In the 2016 presidential race, Trump wasn’t his first (or second or third) choice: He’d initially supported Lindsey Graham, whom he’d known from the Bush years, switching to Marco Rubio, then to Ted Cruz. At first, Broidy didn’t think much of Trump: He allegedly told someone close to him Trump was an “idiot” who couldn’t even pronounce the names of countries correctly. But when the RNC and Trump campaign, whose lead fundraiser was Broidy’s friend Steve Mnuchin, came calling in 2016, desperate to find anyone who could raise money, Broidy threw himself into a campaign other Republicans couldn’t stomach. And it surely seemed like a lost cause to the people Broidy was soliciting — until the night of November 8th, 2016.
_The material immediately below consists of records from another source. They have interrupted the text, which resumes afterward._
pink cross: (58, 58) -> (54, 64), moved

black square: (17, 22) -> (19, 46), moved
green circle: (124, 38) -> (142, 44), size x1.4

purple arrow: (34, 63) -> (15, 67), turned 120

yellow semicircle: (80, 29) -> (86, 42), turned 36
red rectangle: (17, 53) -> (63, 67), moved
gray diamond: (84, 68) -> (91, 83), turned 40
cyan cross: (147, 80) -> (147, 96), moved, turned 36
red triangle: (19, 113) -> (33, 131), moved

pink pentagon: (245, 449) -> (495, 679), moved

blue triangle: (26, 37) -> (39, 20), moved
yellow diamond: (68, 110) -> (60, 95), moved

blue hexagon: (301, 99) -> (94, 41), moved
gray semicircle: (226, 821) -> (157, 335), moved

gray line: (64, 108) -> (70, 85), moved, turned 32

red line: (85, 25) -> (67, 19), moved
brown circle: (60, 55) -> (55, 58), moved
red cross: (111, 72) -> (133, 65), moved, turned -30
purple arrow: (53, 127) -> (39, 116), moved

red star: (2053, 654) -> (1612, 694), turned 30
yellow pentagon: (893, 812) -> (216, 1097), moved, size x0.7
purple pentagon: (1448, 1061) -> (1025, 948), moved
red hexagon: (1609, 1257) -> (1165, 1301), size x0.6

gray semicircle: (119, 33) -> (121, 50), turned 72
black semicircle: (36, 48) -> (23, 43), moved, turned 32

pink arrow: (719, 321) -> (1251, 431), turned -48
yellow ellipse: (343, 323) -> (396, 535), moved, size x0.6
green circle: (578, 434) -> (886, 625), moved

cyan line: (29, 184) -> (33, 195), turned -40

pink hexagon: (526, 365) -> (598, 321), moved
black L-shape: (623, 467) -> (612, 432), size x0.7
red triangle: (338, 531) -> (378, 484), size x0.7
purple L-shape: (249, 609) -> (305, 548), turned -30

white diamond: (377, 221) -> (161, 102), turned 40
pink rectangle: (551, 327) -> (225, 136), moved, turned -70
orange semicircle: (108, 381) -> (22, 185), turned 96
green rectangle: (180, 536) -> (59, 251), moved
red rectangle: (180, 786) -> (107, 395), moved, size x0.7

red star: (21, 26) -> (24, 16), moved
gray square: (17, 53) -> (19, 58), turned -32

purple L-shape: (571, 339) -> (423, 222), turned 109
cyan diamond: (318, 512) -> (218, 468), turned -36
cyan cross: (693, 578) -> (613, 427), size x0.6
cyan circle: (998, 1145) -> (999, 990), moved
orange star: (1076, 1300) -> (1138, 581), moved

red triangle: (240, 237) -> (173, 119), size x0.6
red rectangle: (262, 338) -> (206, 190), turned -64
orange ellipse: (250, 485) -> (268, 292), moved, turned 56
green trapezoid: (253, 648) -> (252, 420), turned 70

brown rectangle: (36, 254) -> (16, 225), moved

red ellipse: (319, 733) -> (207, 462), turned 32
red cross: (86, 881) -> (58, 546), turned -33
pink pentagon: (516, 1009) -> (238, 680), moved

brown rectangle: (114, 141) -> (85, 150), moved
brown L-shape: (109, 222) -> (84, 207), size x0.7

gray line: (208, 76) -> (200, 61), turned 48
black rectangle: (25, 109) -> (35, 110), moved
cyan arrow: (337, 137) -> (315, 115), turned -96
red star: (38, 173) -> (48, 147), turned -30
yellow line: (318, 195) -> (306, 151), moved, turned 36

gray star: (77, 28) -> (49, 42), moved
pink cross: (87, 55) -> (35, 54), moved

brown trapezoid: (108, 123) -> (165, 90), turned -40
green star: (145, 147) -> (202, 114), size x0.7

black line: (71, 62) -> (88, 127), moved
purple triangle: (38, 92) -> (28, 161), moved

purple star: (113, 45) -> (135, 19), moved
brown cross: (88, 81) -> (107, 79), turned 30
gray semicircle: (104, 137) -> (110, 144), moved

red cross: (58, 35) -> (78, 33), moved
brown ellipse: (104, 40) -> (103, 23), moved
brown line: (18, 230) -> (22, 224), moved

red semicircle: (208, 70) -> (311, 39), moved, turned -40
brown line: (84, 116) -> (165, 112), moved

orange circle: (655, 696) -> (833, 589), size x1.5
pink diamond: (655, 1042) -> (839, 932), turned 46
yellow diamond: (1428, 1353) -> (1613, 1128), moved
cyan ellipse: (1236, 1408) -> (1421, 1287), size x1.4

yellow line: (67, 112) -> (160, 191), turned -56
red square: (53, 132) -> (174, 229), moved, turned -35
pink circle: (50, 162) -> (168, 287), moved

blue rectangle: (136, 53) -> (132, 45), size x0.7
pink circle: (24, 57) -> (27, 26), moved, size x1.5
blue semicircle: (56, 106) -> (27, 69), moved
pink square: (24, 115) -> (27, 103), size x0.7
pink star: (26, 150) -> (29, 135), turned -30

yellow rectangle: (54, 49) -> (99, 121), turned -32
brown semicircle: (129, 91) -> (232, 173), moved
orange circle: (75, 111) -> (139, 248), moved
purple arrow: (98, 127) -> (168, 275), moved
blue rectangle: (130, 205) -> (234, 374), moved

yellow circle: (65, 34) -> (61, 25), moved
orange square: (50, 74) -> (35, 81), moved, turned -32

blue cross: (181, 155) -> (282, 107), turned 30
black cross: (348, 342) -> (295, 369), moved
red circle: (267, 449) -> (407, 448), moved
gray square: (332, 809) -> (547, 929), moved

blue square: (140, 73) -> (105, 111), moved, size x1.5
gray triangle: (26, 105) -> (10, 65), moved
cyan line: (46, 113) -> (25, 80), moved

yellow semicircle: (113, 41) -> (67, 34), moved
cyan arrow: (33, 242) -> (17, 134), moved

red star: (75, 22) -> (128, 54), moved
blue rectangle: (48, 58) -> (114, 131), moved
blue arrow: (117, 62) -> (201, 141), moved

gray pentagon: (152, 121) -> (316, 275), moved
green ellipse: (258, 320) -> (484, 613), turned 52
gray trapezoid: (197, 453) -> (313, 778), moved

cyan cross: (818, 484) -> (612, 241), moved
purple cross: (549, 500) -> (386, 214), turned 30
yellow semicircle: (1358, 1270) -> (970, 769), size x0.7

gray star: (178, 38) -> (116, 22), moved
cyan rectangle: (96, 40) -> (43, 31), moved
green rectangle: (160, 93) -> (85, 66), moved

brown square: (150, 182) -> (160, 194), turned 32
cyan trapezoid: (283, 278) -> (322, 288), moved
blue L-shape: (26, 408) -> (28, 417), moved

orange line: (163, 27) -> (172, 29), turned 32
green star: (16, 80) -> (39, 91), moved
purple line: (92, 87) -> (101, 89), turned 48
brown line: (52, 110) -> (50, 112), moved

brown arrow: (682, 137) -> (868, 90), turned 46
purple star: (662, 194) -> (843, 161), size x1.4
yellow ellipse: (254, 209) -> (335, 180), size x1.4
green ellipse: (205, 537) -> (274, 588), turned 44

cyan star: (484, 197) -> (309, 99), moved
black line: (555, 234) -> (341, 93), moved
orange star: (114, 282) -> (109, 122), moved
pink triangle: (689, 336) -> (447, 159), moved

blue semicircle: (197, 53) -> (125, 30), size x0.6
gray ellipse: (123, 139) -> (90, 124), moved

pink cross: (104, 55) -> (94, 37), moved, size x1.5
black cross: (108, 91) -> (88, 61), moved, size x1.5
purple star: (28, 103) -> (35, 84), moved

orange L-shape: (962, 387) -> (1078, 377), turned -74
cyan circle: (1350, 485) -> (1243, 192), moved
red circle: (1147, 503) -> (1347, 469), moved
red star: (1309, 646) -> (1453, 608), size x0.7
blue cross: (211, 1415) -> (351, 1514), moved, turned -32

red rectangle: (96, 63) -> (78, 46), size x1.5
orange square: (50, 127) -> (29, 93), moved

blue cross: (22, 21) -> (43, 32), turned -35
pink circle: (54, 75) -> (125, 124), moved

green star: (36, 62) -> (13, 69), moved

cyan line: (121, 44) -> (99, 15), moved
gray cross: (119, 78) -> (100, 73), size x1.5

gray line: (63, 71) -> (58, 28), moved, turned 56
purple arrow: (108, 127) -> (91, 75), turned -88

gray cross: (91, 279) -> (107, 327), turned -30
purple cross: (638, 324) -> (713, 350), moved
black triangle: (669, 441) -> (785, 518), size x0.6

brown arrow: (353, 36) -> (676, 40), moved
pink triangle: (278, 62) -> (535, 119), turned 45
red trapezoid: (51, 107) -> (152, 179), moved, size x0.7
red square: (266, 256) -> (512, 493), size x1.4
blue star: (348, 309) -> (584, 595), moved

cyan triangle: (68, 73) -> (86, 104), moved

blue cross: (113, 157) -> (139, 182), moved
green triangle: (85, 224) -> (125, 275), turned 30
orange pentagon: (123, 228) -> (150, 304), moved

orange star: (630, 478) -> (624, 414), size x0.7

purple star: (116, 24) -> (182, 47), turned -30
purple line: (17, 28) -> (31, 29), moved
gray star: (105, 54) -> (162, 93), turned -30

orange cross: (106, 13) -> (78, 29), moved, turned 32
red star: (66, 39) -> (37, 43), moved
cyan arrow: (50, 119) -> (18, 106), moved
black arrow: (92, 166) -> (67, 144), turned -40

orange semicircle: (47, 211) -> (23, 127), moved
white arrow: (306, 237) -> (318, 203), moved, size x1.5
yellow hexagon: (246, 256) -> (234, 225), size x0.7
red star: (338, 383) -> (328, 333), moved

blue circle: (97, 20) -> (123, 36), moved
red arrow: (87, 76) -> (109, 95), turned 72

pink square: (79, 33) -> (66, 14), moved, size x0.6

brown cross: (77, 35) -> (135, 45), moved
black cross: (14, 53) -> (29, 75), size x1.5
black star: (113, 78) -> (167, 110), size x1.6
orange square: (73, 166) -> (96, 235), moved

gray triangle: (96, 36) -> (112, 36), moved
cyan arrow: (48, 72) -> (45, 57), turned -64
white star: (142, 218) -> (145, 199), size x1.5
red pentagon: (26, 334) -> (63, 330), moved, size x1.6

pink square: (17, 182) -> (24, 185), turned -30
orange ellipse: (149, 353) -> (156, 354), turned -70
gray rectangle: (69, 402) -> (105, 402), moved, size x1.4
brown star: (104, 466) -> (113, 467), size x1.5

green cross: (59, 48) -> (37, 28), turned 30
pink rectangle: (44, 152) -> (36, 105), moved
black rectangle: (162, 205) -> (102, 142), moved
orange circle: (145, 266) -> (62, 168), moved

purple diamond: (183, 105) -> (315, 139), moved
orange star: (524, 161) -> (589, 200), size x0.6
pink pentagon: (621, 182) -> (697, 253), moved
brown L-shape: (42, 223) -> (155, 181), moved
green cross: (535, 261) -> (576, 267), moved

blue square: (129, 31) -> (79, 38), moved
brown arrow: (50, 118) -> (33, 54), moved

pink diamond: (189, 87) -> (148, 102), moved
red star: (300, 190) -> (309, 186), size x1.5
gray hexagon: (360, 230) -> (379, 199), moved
BY THE END of March 2017, Broidy had finalized a detailed and bulleted strategy with the goal of engineering a major crackdown on Qatar in Congress and the Trump administration. The plan, which he sent to Nader, called for enlisting (and bankrolling) think tanks specializing in foreign policy to educate the public on the dangers of Qatar and the Brotherhood. Broidy proposed using newspapers, magazines, YouTube and social media to spread the message. He suggested working with dark-money nonprofit groups that can run more overt political ads and have more leeway to push lawmakers for congressional resolutions, hearings and other official actions to gin up opposition against the two targets. He also designed a star-studded conference intended to move lawmakers, the administration and American public opinion in the direction of isolating and punishing Qatar.
Nader asked Broidy to send him an invoice for an initial $2.5 million. Whether that was a down payment or the full cost isn’t clear. If Broidy succeeded and proved his worth to Nader and the Emirati and Saudi princes, he hoped the payoff would come in the form of lucrative contracts for his company.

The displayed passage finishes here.